A local Islamist terrorist group called National Thowfeek Jamaath was responsible for multiple Easter Sunday suicide bomb attacks against Christians and luxury hotel guests in Sri Lanka, government officials on Monday revealed.

Health Minister Rajitha Senaratne told a news conference that all the bombers were Sri Lankan citizens. Earlier, a government forensic crime investigator said an examination of the Islamist attackers’ body parts showed that they were suicide bombers.

Senaratne, who is also a Cabinet minister, added that the government was investigating whether the group had “international support”.

Meanwhile, Sri Lankan President Maithripala Sirisena will declare a nationwide emergency from midnight on Monday, his office said.

“The government has decided to gazette the clauses related to prevention of terrorism to emergency regulation and gazette it by midnight,” the president’s media unit said in a statement.

“This is being done to allow the police and the three forces to ensure public security,” the statement outlined, referring to the army, navy and air force.

Lalitha, center, weeps over the coffin with the remains of 12-year old niece, Sneha Savindi, who was a victim of Easter Sunday bombing at St. Sebastian Church, after it returned home in Negombo, Sri Lanka, Monday, April 22, 2019.  (AP/Gemunu Amarasinghe)

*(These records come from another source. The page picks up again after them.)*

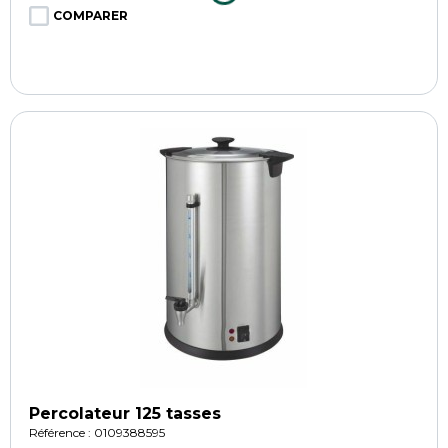
COMPARER
Percolateur 125 tasses
Référence : 0109388595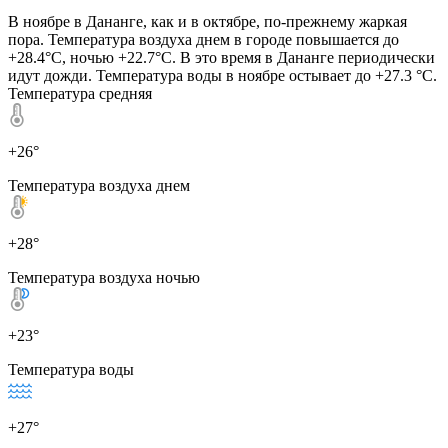
В ноябре в Дананге, как и в октябре, по-прежнему жаркая
пора. Температура воздуха днем в городе повышается до
+28.4°C, ночью +22.7°C. В это время в Дананге периодически
идут дожди. Температура воды в ноябре остывает до +27.3 °C.
Температура средняя
+26°
Температура воздуха днем
+28°
Температура воздуха ночью
+23°
Температура воды
+27°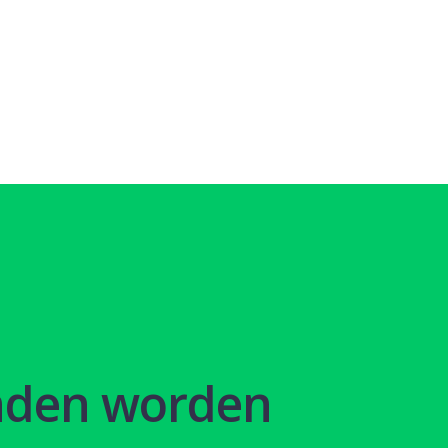
nden worden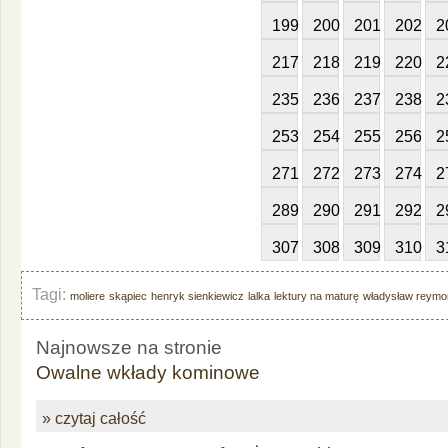
199
200
201
202
2
217
218
219
220
2
235
236
237
238
2
253
254
255
256
2
271
272
273
274
2
289
290
291
292
2
307
308
309
310
3
Tagi:
moliere
skąpiec
henryk sienkiewicz
lalka
lektury na maturę
władysław reymo
Najnowsze na stronie
Owalne wkłady kominowe
» czytaj całość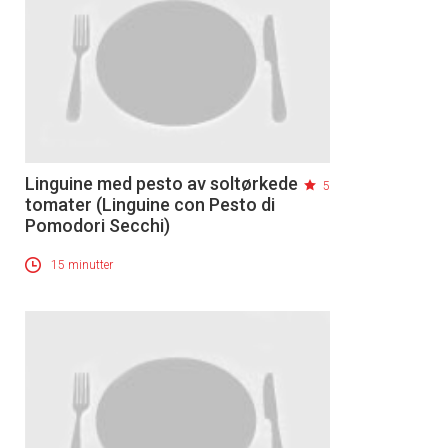
Linguine med pesto av soltørkede
5
tomater (Linguine con Pesto di
Pomodori Secchi)
15 minutter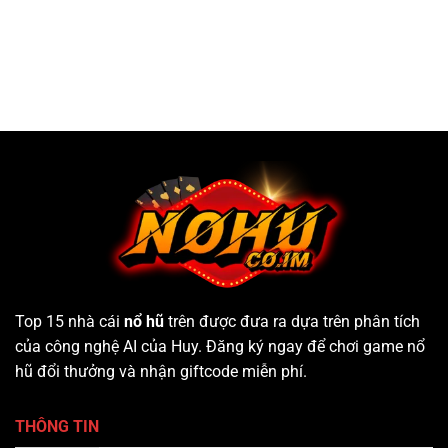
Top 15 nhà cái
nổ hũ
trên được đưa ra dựa trên phân tích
của công nghệ AI của Huy. Đăng ký ngay để chơi game nổ
hũ đổi thưởng và nhận giftcode miễn phí.
THÔNG TIN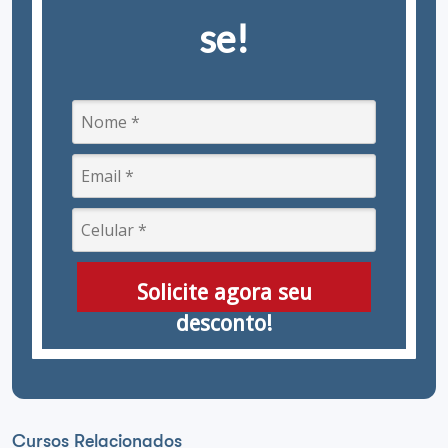
se!
Solicite agora seu
desconto!
Cursos Relacionados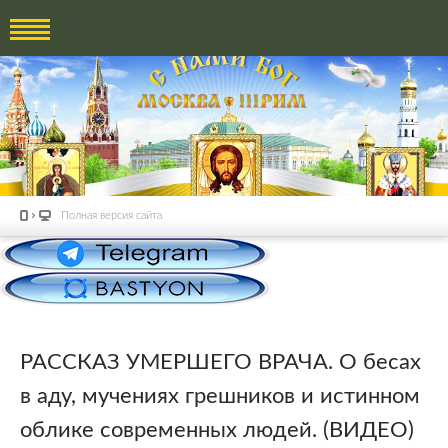
Полная версия сайта
РАССКАЗ УМЕРШЕГО ВРАЧА. О бесах
в аду, мучениях грешников и истинном
облике современных людей. (ВИДЕО)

The U.S. State Department, meanwhile, warned of further attacks in a revised travel advisory, urging increased caution and adding: “Terrorist groups continue plotting possible attacks in Sri Lanka.”

The bombings, Sri Lanka’s deadliest violence since a devastating civil war ended a decade ago on the island nation, killed at least 290 people with more than 500 wounded, on Easter Sunday.

Most of those killed were Sri Lankans. But the three bombed hotels and one of the churches, St. Anthony’s Shrine, are frequented by foreign tourists, and Sri Lanka’s Foreign Ministry said the bodies of at least 27 foreigners from a variety of countries were recovered.

A Sri Lankan woman enquires about her relative holding her photographs outside hospital morgue, a day after the serial blasts in Colombo, Sri Lanka, Monday, April 22, 2019.  (AP Photo/Eranga Jayawardena)

The blast at St Anthony’s Shrine, an historic Catholic Church, was so powerful that it blew out much of the roof, leaving roof tiles, glass and splintered wood littering the floor that was strewn with bodies.